Stored data entries
──────────

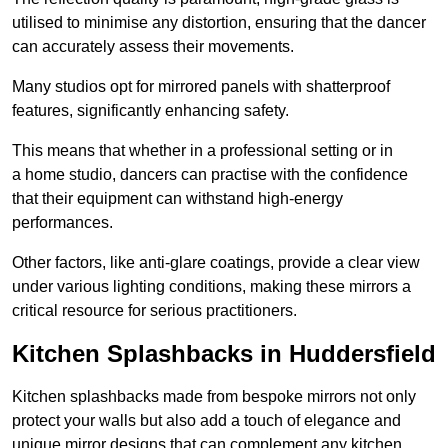
utilised to minimise any distortion, ensuring that the dancer
can accurately assess their movements.
Many studios opt for mirrored panels with shatterproof
features, significantly enhancing safety.
This means that whether in a professional setting or in
a home studio, dancers can practise with the confidence
that their equipment can withstand high-energy
performances.
Other factors, like anti-glare coatings, provide a clear view
under various lighting conditions, making these mirrors a
critical resource for serious practitioners.
Kitchen Splashbacks in Huddersfield
Kitchen splashbacks made from bespoke mirrors not only
protect your walls but also add a touch of elegance and
unique mirror designs that can complement any kitchen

──────────

Action item: For the data above, return an exact copy that contains no pictures.

The answer:
utilised to minimise any distortion, ensuring that the dancer
can accurately assess their movements.
Many studios opt for mirrored panels with shatterproof
features, significantly enhancing safety.
This means that whether in a professional setting or in
a home studio, dancers can practise with the confidence
that their equipment can withstand high-energy
performances.
Other factors, like anti-glare coatings, provide a clear view
under various lighting conditions, making these mirrors a
critical resource for serious practitioners.
Kitchen Splashbacks in Huddersfield
Kitchen splashbacks made from bespoke mirrors not only
protect your walls but also add a touch of elegance and
unique mirror designs that can complement any kitchen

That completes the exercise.